De longues heures de déboire par rapport à mes lectures. L’envie moins présente de bouquiner après l’avoir fait avec intensité pendant 2 mois. Des projets qui naissent sur Instagram, notamment dans l’écriture, qui me plaisent beaucoup. Et des livres qui m’accrochaient moins et que je mettais de côté. Je suis revenu sur une valeur sûre, déjà, avec ce livre. Le 2nd roman traduit de cet auteur, qui est également son 3e roman. Eh oui, déjà un incontournable à mes yeux. Déjà, il dynamise mes heures de lecture, me rend accro et suffoquant pour avoir ma dose, suppliant de continuer à me défoncer à shoot de phrases. C’est plaisant, on kiff. Je suis heureux d’avoir trouvé en cet auteur une nouvelle référence littéraire, parce que c’est ce qu’il est. Je vois d’ici la trajectoire ascendante qu’il a ! Je vois d’ici le succès qu’il possède déjà outre-atlantique. Mais nous ne sommes pas ici pour parler du succès, mais de la qualité remarquable de ce livre, un coup de cœur intense et mérité pour Un coupable idéal, qui m’a convaincu, m’a surpris, m’a retourné, m’a conquis de son entièreté. Steve Cavanagh sait y faire avec ses lecteurs.
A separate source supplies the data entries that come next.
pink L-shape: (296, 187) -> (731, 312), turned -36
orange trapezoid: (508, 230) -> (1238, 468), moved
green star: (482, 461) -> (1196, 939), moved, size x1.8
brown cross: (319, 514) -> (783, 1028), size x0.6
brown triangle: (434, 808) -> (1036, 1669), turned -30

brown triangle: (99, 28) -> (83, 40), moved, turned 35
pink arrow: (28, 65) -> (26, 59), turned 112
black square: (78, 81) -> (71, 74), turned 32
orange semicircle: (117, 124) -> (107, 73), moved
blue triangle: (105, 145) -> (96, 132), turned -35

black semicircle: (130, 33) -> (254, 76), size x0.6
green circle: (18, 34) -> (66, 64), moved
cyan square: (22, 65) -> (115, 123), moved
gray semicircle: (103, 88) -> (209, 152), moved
Je ne suis qu’un pantin de plus, un pantin épris d’admiration.

Résumé

Le FBI suspecte un cabinet d’avocats new-yorkais de malversations, mais il lui manque un témoin : ce pourrait être David Chils, l’un des plus gros clients, arrêté pour meurtre, quitte à faire pression sur son avocat Eddie Flynn, un ancien escroc reconverti. Mais Eddie comprend vite que son client est innocent. Il lui faut le prouver en protégeant les siens des représailles, d’où qu’elles viennent.
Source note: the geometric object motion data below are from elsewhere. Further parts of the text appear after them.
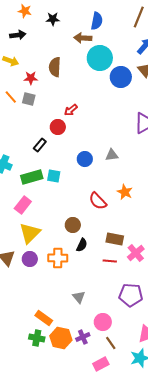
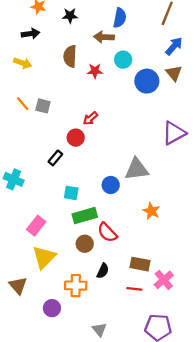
cyan circle: (100, 58) -> (123, 60), size x0.6
brown semicircle: (55, 67) -> (70, 56), moved
red star: (31, 78) -> (95, 71), moved
gray triangle: (112, 155) -> (137, 169), size x1.6
blue circle: (85, 159) -> (111, 185), moved
green rectangle: (32, 177) -> (85, 216), moved
red semicircle: (98, 201) -> (107, 232), moved
brown circle: (73, 225) -> (85, 244), moved
purple circle: (30, 259) -> (52, 308), moved

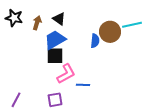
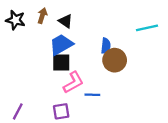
brown arrow: (37, 23) -> (42, 16), moved
brown circle: (110, 32) -> (115, 60), moved

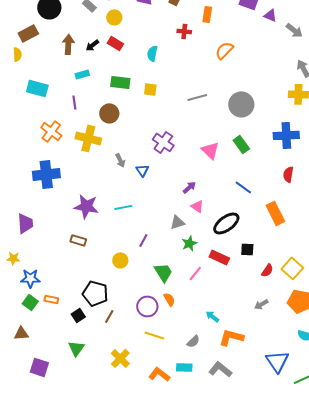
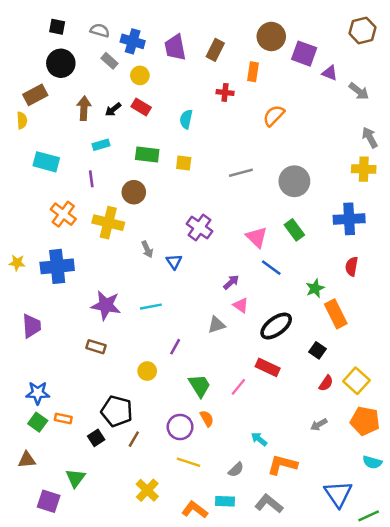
blue line: (243, 187) -> (271, 268), moved
green star: (189, 243) -> (315, 288), moved
black square: (247, 249) -> (318, 350), moved, turned 32
yellow star: (13, 258) -> (17, 263), moved
green triangle: (76, 348) -> (75, 478), moved

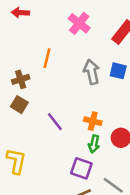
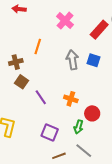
brown square: (19, 105) -> (21, 82), moved
green arrow: (94, 144) -> (79, 127), moved
purple square: (81, 168) -> (50, 133), moved

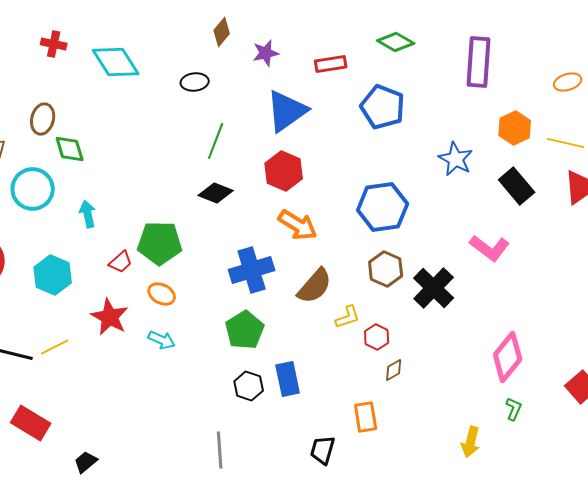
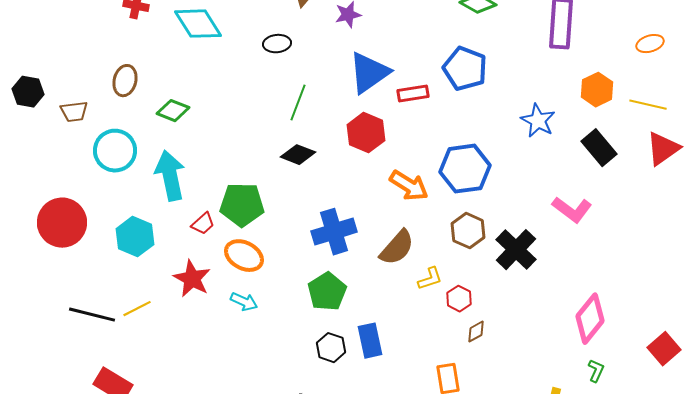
red rectangle: (331, 64) -> (413, 94), moved
green diamond: (70, 149) -> (173, 111), moved, turned -52
cyan arrow: (88, 214) -> (170, 176), size x1.8
orange arrow: (298, 225) -> (409, 186), moved
orange ellipse: (162, 294) -> (244, 256), size x1.4

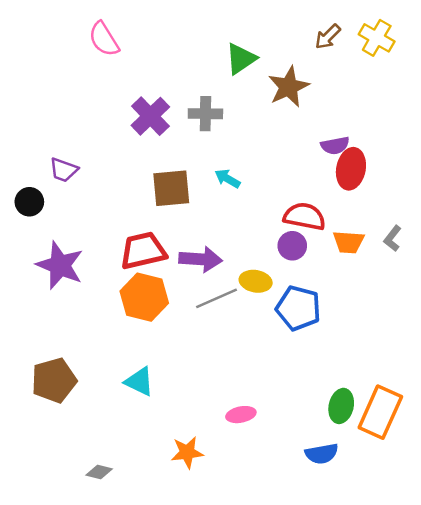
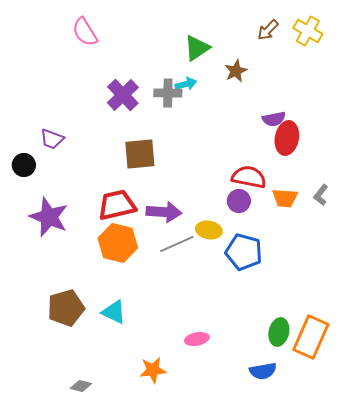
brown star: (289, 87) -> (236, 71), size x0.7
cyan arrow: (227, 179) -> (186, 84), moved, turned 135
brown pentagon: (54, 380) -> (66, 308), moved

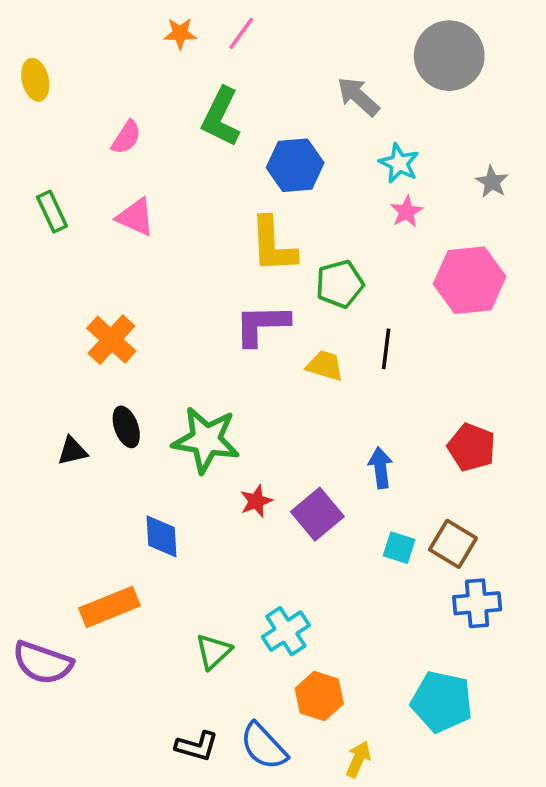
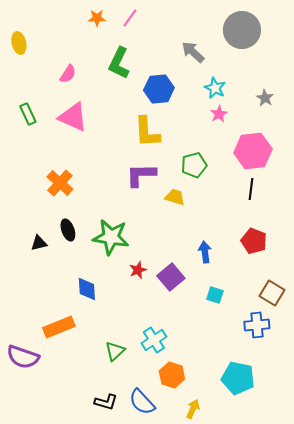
pink triangle: (136, 217) -> (73, 117), size x1.4
green pentagon: (340, 284) -> (194, 165), moved
black line: (386, 349) -> (251, 189), moved
brown square: (453, 544) -> (272, 293), moved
J’ai l’impression, malgré la similitude générale de ses livres, de ne jamais trouver les intrigues redondantes. Et pourtant, le héros de ces histoires, Eddie Flynn, a des emmerdes jusqu’au cou, plonge même dans la merde, s’asphyxie avec et s’y noie, presque. De façon crédible et efficace, il en sort. Systématiquement. Non sans dommages collatéraux, mais avec une adrénaline débordante et à toute épreuve. De mêler un arnaqueur hors pair dans son passé avec un avocat brillant dans son présent, Cavanagh a eu le génie de la trouvaille. C’est tout bonnement renversant. C’est l’idéal, la perfection. Cela donne un héros explosif, prêt à prendre des risques, parfois inconsidéré pour nous, mais mesuré pour lui. Flynn sait toujours où il veut aller. Flynn déborde d’activités, a toujours un réseau à qui parler, et des atouts dans sa manche. Un arnaqueur comme il doit être. L’arnaque, c’est son domaine. Et ça tombe bien, il doit se mettre au travail, et vite.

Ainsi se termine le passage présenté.